=== Section Start ===
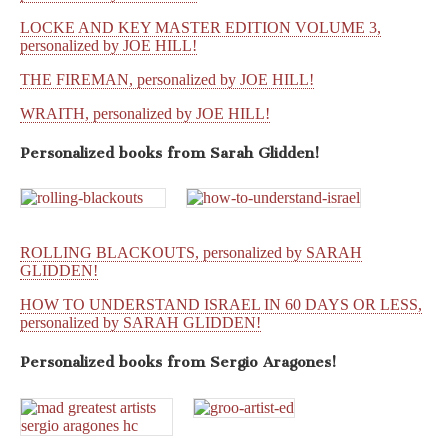
LOCKE AND KEY MASTER EDITION VOLUME 3,
personalized by JOE HILL!
THE FIREMAN, personalized by JOE HILL!
WRAITH, personalized by JOE HILL!
Personalized books from
Sarah Glidden!
ROLLING BLACKOUTS, personalized by SARAH
GLIDDEN!
HOW TO UNDERSTAND ISRAEL IN 60 DAYS OR LESS,
personalized by SARAH GLIDDEN!
Personalized books from
Sergio Aragones!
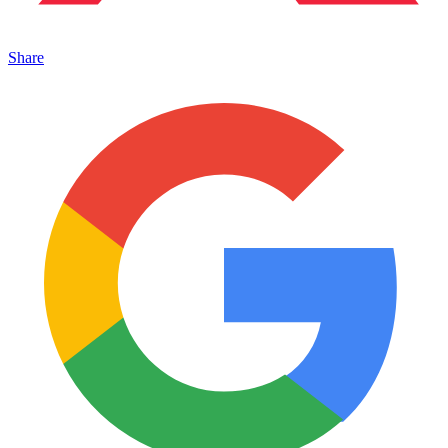
Share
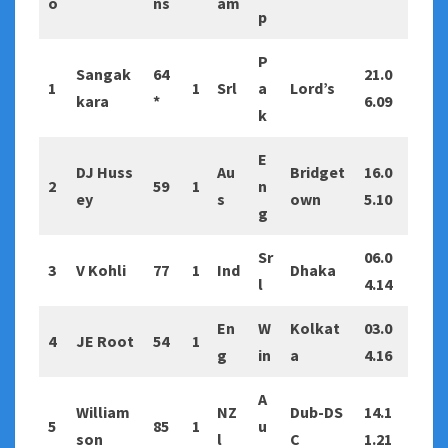
o
ns
am
p
P
Sangak
64
21.0
1
1
Srl
a
Lord’s
kara
*
6.09
k
E
DJ Huss
Au
Bridget
16.0
2
59
1
n
ey
s
own
5.10
g
Sr
06.0
3
V Kohli
77
1
Ind
Dhaka
l
4.14
En
W
Kolkat
03.0
4
JE Root
54
1
g
in
a
4.16
A
William
NZ
Dub-DS
14.1
5
85
1
u
son
l
C
1.21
=== Section End ===
▶ **WHAT IS REQUIRED**: Since the pictures are not wanted, transcribe the rest of the listing above exactly.

▶ **RESULT**:
LOCKE AND KEY MASTER EDITION VOLUME 3,
personalized by JOE HILL!
THE FIREMAN, personalized by JOE HILL!
WRAITH, personalized by JOE HILL!
Personalized books from
Sarah Glidden!
ROLLING BLACKOUTS, personalized by SARAH
GLIDDEN!
HOW TO UNDERSTAND ISRAEL IN 60 DAYS OR LESS,
personalized by SARAH GLIDDEN!
Personalized books from
Sergio Aragones!
Share
o
ns
am
p
P
Sangak
64
21.0
1
1
Srl
a
Lord’s
kara
*
6.09
k
E
DJ Huss
Au
Bridget
16.0
2
59
1
n
ey
s
own
5.10
g
Sr
06.0
3
V Kohli
77
1
Ind
Dhaka
l
4.14
En
W
Kolkat
03.0
4
JE Root
54
1
g
in
a
4.16
A
William
NZ
Dub-DS
14.1
5
85
1
u
son
l
C
1.21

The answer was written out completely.